Keep your heart with all diligence!
From the moment I got saved I’ve been obsessed with the heart. I continuously think about what it means to have a clean and pure heart and I’m always trying to find ways to ensure that my heart is protected from festering filth. My understanding that God searches the heart of men has increased my awareness of my own heart and instilled in me a genuine desire to keep the source of my actions as pure as possible.
With that being said, you’d understand why I appreciate the advise given in Proverbs 4:23
Keep your heart with all diligence; for out of it are the issues of life.
I have not begun to unravel the depths and mysteries of this verse but I suspect God will continue to reveal it’s true meaning to me over time. For now though, I’d like to share some ways I’ve learned to keep my heart guarded when dealing with painful or disappointing situations.
The more I interact with people who disappoint me is the more I realise that their actions not only affect my mood and my view of them, but it affects my heart. The more upset I become when I’m hurt by the words or actions of others is the easier it is to infect my heart. In fact if I were to be blatantly honest with myself, I’d admit that when I’m not careful, I allow things to fester unnecessarily, causing an ugly bitterness to develop that wasn’t there before and then I have to take deliberate measures to get back to a place where I can genuinely love that person again.

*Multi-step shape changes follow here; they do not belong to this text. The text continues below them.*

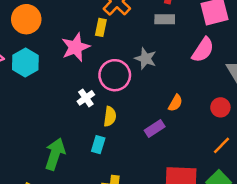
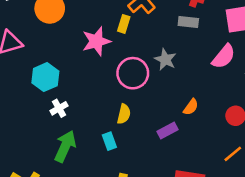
cyan hexagon: (25, 62) -> (45, 77), moved
white cross: (86, 98) -> (59, 108), moved
cyan rectangle: (98, 145) -> (109, 141), turned -42

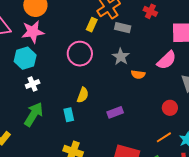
gray rectangle: (188, 22) -> (123, 28), moved
pink star: (96, 41) -> (33, 32), moved
pink circle: (133, 73) -> (80, 54), moved
orange semicircle: (191, 107) -> (138, 74), moved, turned 56

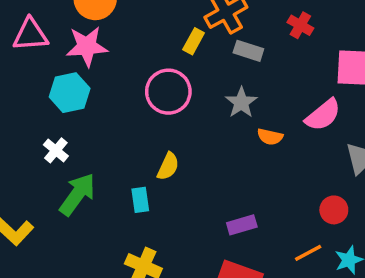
white cross: (33, 84) -> (56, 150), moved, turned -32
red circle: (170, 108) -> (334, 210), moved
purple rectangle: (115, 112) -> (242, 225), moved

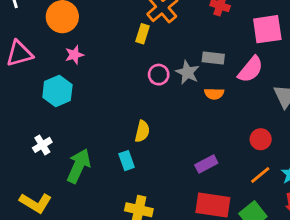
pink star: (87, 46) -> (74, 55), moved, size x0.6
gray rectangle: (248, 51) -> (213, 58), moved
pink circle: (168, 92) -> (159, 75), moved, size x0.6
white cross: (56, 150) -> (42, 145), moved, turned 30
red circle: (334, 210) -> (261, 139), moved

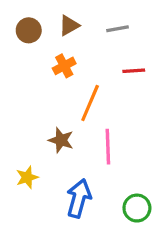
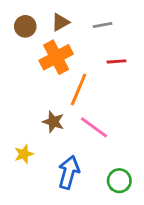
orange cross: (64, 66) -> (56, 57), size x1.6
pink line: (108, 147) -> (94, 127), turned -52

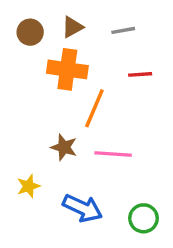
orange cross: (56, 57) -> (67, 69), turned 36
pink line: (94, 127) -> (113, 154), turned -32
blue arrow: (69, 172) -> (83, 208), turned 100

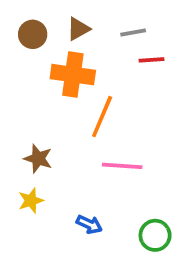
red line: (140, 74) -> (151, 60), moved
brown star: (64, 147) -> (38, 159), moved
blue arrow: (83, 208) -> (89, 224), size x0.6

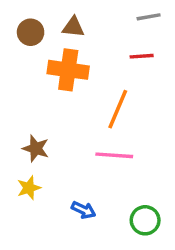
brown triangle: (78, 29) -> (73, 27), turned 35
gray line: (133, 32) -> (149, 17), moved
orange line: (102, 117) -> (118, 109), moved

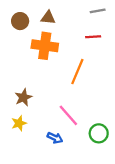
brown star: (36, 148) -> (23, 97), turned 30
pink line: (114, 155) -> (68, 115), moved, turned 45
green circle: (145, 220) -> (99, 133), moved

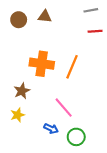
red line: (93, 37) -> (95, 31), moved
orange cross: (45, 46) -> (42, 64), moved
green circle: (99, 133) -> (76, 137), moved

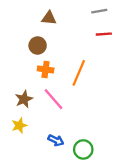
brown circle: (19, 20) -> (38, 45), moved
orange cross: (42, 64) -> (46, 69), size x0.6
pink line: (64, 108) -> (54, 99), moved

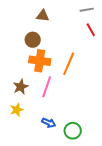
red line: (104, 34) -> (91, 30), turned 64
orange cross: (46, 69) -> (40, 61), size x1.5
pink line: (54, 99) -> (47, 87), turned 60

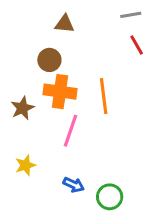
orange line: (69, 64) -> (104, 96), turned -30
brown star: (21, 87) -> (22, 108), moved

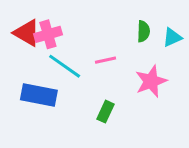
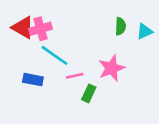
pink line: (106, 60) -> (75, 76), moved
pink star: (151, 81) -> (112, 68), moved
blue rectangle: (39, 95) -> (33, 80), size x0.7

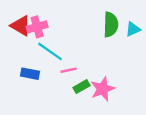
green semicircle: (120, 26) -> (111, 25), size x1.5
pink star: (112, 68) -> (103, 89), moved
green rectangle: (89, 93) -> (82, 87), turned 35

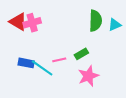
cyan line: (50, 51) -> (42, 68), moved
green rectangle: (82, 87) -> (81, 54), moved

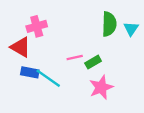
red triangle: (18, 22) -> (21, 47), moved
cyan triangle: (115, 25) -> (131, 29), turned -32
pink line: (59, 60) -> (75, 57), moved

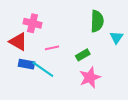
pink cross: (37, 26) -> (33, 23), turned 30
cyan triangle: (131, 29) -> (117, 38), moved
pink line: (75, 57) -> (52, 48), moved

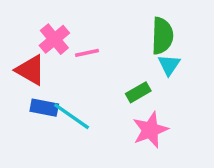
pink cross: (33, 23) -> (54, 39), turned 36
cyan triangle: (117, 38) -> (169, 65), moved
pink line: (52, 48) -> (87, 53), moved

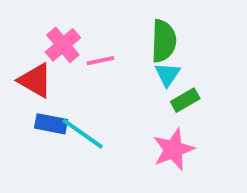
green semicircle: (162, 36) -> (164, 41), moved
cyan triangle: (169, 65) -> (167, 74), moved
green rectangle: (138, 92) -> (185, 100), moved

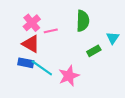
cyan triangle: (167, 74) -> (113, 38), moved
red triangle: (35, 80) -> (31, 44), moved
pink star: (173, 149) -> (69, 76), moved

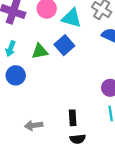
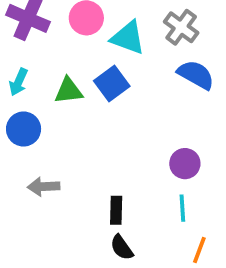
gray arrow: (34, 125) -> (44, 187), moved
black semicircle: (78, 139) -> (122, 247), turned 56

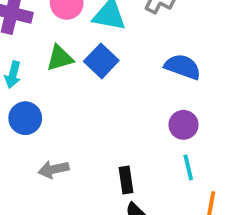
blue semicircle: (196, 75) -> (183, 67), moved
green triangle: (69, 91) -> (60, 58), moved

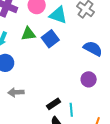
cyan line: (188, 167) -> (71, 110), moved
black rectangle: (126, 180) -> (54, 104), turned 56

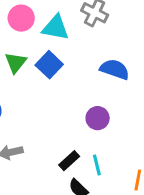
green triangle: (28, 34) -> (16, 62), turned -35
purple circle: (89, 79) -> (98, 118), moved

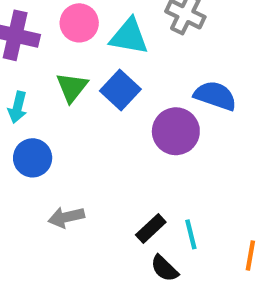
purple circle: (98, 118) -> (176, 131), moved, size x1.4

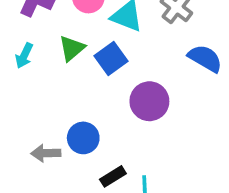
blue semicircle: (215, 96) -> (205, 58), moved
blue circle: (33, 158) -> (83, 138), moved

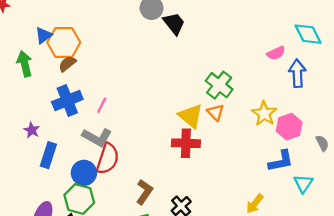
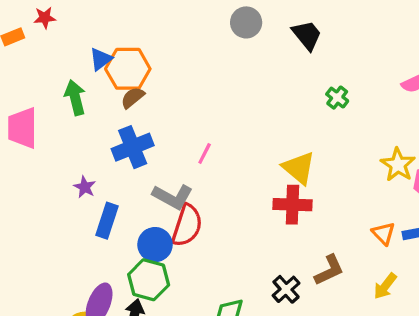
black trapezoid: (174, 23) -> (307, 35), moved
green cross: (219, 85) -> (337, 98), moved, size x0.6
pink line: (102, 105) -> (205, 153), moved
orange triangle: (216, 112) -> (384, 233), moved
brown L-shape: (144, 192) -> (329, 270), moved, turned 30

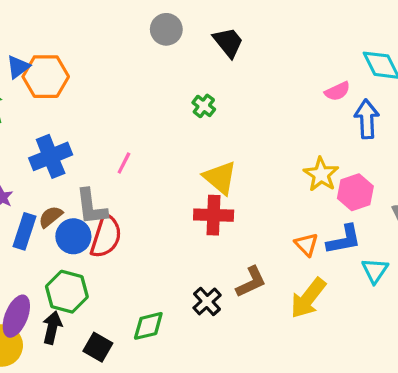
brown semicircle: (133, 98) -> (51, 217), moved
green cross: (337, 98) -> (204, 106), moved
gray L-shape: (173, 197) -> (91, 207), turned 54
blue circle: (155, 245) -> (73, 236), moved
yellow arrow: (385, 286) -> (308, 298), size x1.5

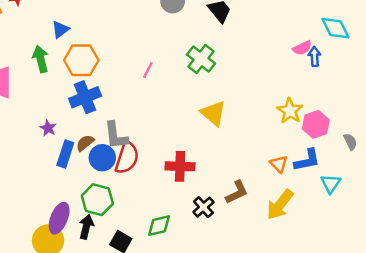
orange hexagon: (46, 77) -> (81, 60), moved
green cross: (204, 106) -> (201, 59), size x1.6
blue arrow: (367, 119) -> (315, 57), moved, size x0.7
pink line: (124, 163) -> (148, 70), moved
red cross: (214, 215) -> (180, 166), moved

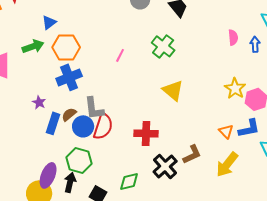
pink semicircle: (302, 48) -> (233, 37), moved, turned -70
green arrow: (41, 59) -> (33, 46), turned 85
black cross: (203, 207) -> (165, 166), size x1.4

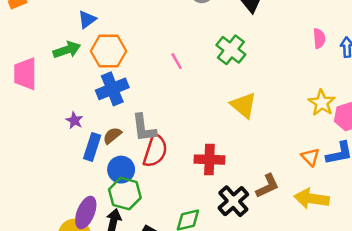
pink line: (120, 55) -> (177, 61), turned -56
blue circle: (83, 126) -> (121, 170), moved
yellow arrow: (227, 164) -> (312, 199), turned 60

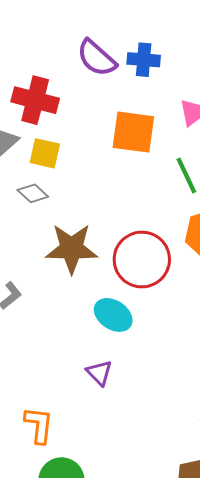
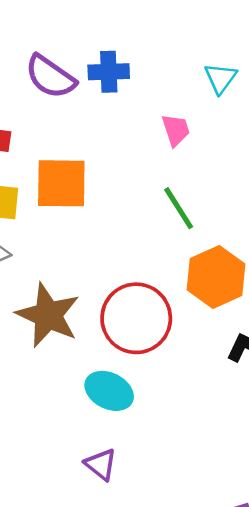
orange square: (133, 132) -> (61, 183), moved
brown star: (72, 248) -> (48, 315), turned 30

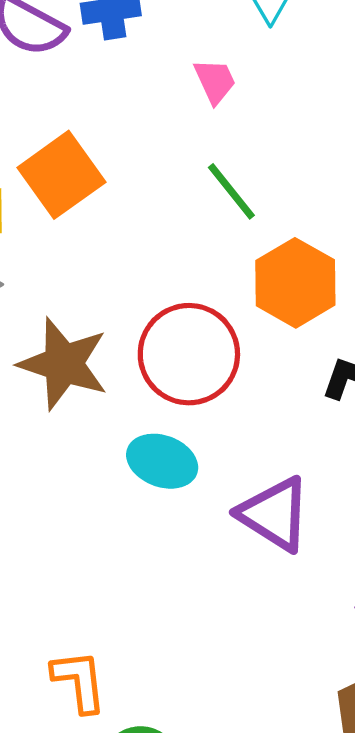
orange square: (61, 183) -> (61, 175), turned -30
purple triangle: (101, 464) -> (274, 514), moved, size x1.6

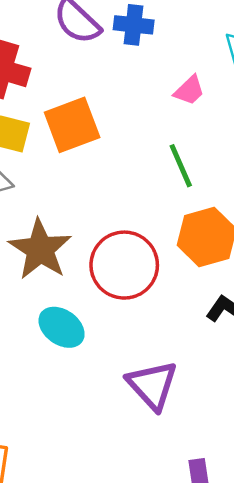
pink trapezoid: (215, 81) -> (189, 90), turned 56
cyan ellipse: (162, 461) -> (62, 327), moved

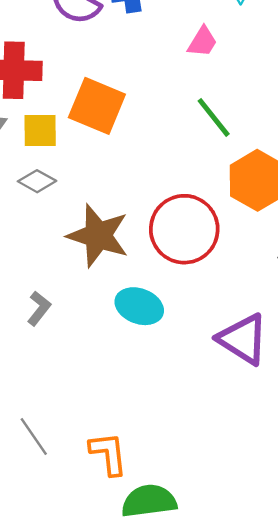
orange square: (72, 125) -> (97, 106), turned -32

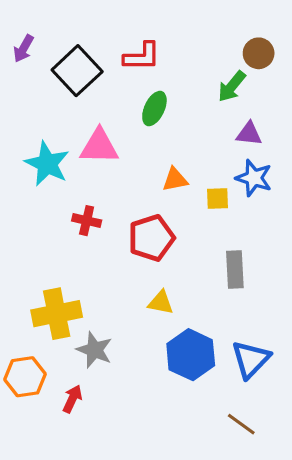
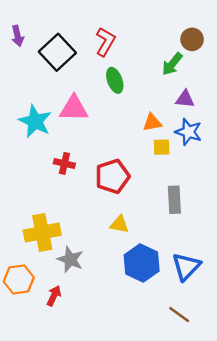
purple arrow: (23, 49) -> (18, 36), turned -42
red L-shape: (142, 56) -> (105, 42), turned -60
green ellipse: (154, 109) -> (115, 80), turned -45
orange triangle: (175, 180) -> (152, 122), moved

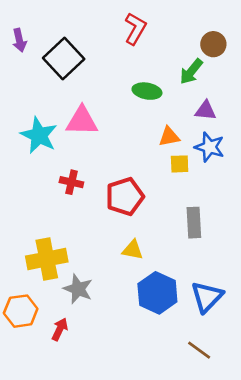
red L-shape: (105, 42) -> (135, 29), moved
green ellipse: (115, 80) -> (147, 91), moved, turned -60

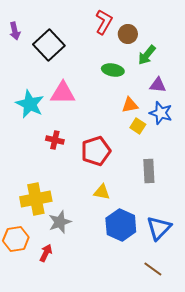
brown circle: (213, 44) -> (128, 34), moved
yellow square: (180, 164) -> (138, 126), turned 35
gray star: (78, 289) -> (60, 222), turned 30

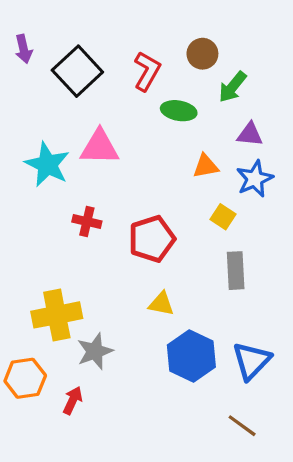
red L-shape: (104, 22) -> (147, 71), moved
blue star: (161, 113) -> (255, 179), turned 30
yellow square: (138, 126) -> (223, 217), moved

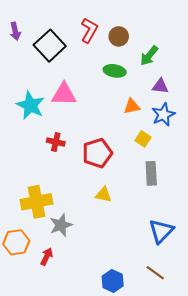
brown circle: (202, 54) -> (119, 36), moved
red L-shape: (147, 71) -> (89, 30), moved
blue hexagon: (191, 356) -> (113, 281), moved, size x0.7

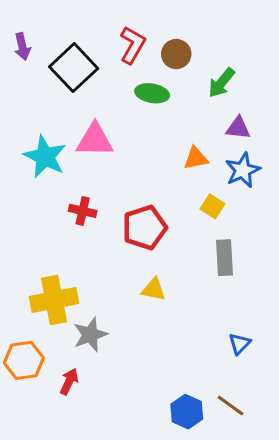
green ellipse: (115, 71) -> (152, 93), moved
blue triangle: (161, 231) -> (240, 344), size x0.6
blue hexagon: (113, 281) -> (187, 412), moved

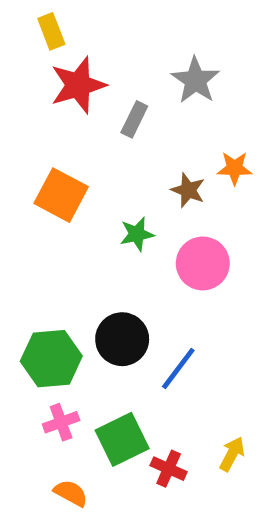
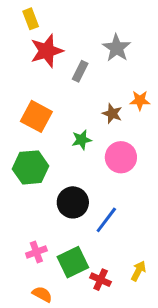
green hexagon: (51, 359) -> (31, 167), moved

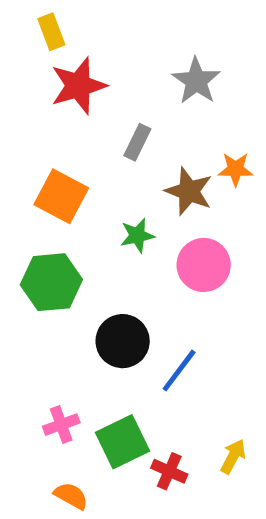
gray rectangle: (80, 71) -> (137, 142), moved
brown star: (112, 114) -> (189, 191), size x1.4

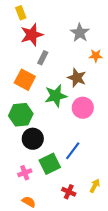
gray rectangle: (137, 142) -> (43, 58), moved
orange star: (236, 169) -> (96, 56), moved
green star: (137, 236) -> (56, 96), size x1.6
black circle: (123, 341) -> (33, 139), moved
green square: (123, 442) -> (50, 164), moved

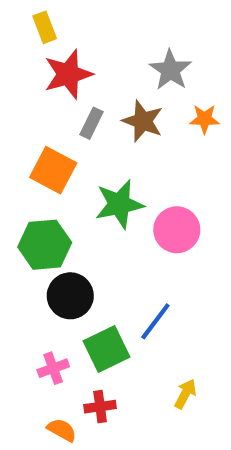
brown star: (77, 78) -> (143, 121), moved
yellow arrow: (95, 186) -> (185, 394), moved
red cross: (69, 192) -> (100, 407), moved, turned -32

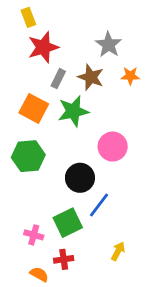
green star: (119, 204) -> (73, 111), moved
black circle: (70, 296) -> (80, 178), moved
pink cross: (53, 368) -> (34, 235), turned 36

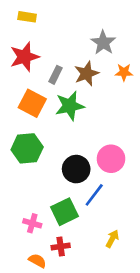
yellow rectangle: (28, 17) -> (27, 17), turned -60
red star: (43, 47) -> (25, 57), moved
brown star: (91, 77) -> (86, 74), turned 30
pink circle: (113, 147) -> (111, 159), moved

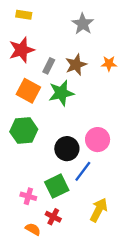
gray star: (103, 43) -> (83, 24), moved
yellow arrow: (112, 239) -> (99, 210), size x1.5
red cross: (61, 246) -> (53, 217), turned 35

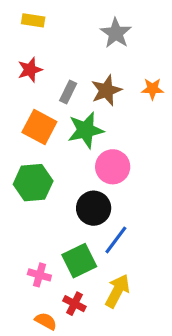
red star: (22, 50) -> (30, 70), size x0.7
pink circle: (98, 140) -> (113, 167), moved
yellow arrow: (99, 210) -> (117, 291), moved

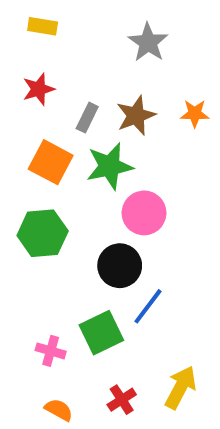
yellow arrow: (117, 291) -> (181, 387), moved
red cross: (74, 304) -> (122, 400), moved, turned 30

The danger I’ve found in my own behaviour is my ability to tell myself that I’ve let things go and believe those words without truly examining the truth of my statement. In the past I’d simply say to myself that I’m fine and never go through the process of feeling hurt and angry and then finding practical ways to forgive and move on. Recently though, I’ve found that praying for people whom I feel have wronged me and blessing God for creating them has helped me to keep my heart pure. When I acknowledge that the person who’s done me wrong is also a child of God, whom he loves and cares for then my perspective shifts. I begin to honour God for who they are to Him, and for what He is doing in their lives and so I shift my thinking. That prayer impacts my heart and helps me to forgive and love people in spite of our misunderstandings and disagreements.
Another way I’ve learned to keep my heart is by being deliberate in having meaningful conversation with them even while I’m hurting. This one is a bit tough to do at first but once I let go of my ego and start speaking I find it becomes easier to carry the conversation forward. The key, I believe, to being successful in this, is to remember that our lives should please God. That having this conversation is not about me feeling good or better, but it’s about honouring God and being a good example so His name would be glorified. Most times I find that having a lighter conversation that isn’t directly related to the problem I’m facing with the person helps with my frame of mind and makes it easier to raise the issue I’m having in a way that facilitates healing conversations. This also helps in changing my perception of people in my mind. Once my mind is changed, then my actions change and my heart is void of all malice against that person.
Sometimes though, in spite of having these methods I still find myself holding on to negative words and situations much longer than I intend to. I sometimes refuse to forgive others because I feel a justified sense of satisfaction when I can look at them and say they’ve done me wrong and highlight the flaws of their character. Sometimes when I think about some people I still only see the wrong they did to me, I still get annoyed or hurt when I think of words they said or things they did to me and I’m still not open to genuinely connecting with those people on any level – all because I choose not to be honest about the negative feelings I’m harbouring against them in my heart.
Recently though, I’ve started examining my flaws and I’ve begun to truly appreciate that we all have things in us that God is working on. I’m not perfect by any stretch and if God can forgive me for the many times I’ve messed up and the many times I’m going to mess up, then I can forgive people that have done wrong against me. Holding a grudge feeds a desire to be right and righteous, but the bible uses the analogy that our righteousness are like filthy rags before God.
I’ve come to realise that one of the main keys to keeping my heart in diligence is to always aim to please God. Not just in my ways but in my thoughts as well. A heart that is set on pleasing God will remain guarded and will not be easily affected by the poison of this world. I know that there is a lot more to be understood and applied from Proverbs 4:23 but this is what I have to offer on the subject for now.
What other insights did you get from this verse?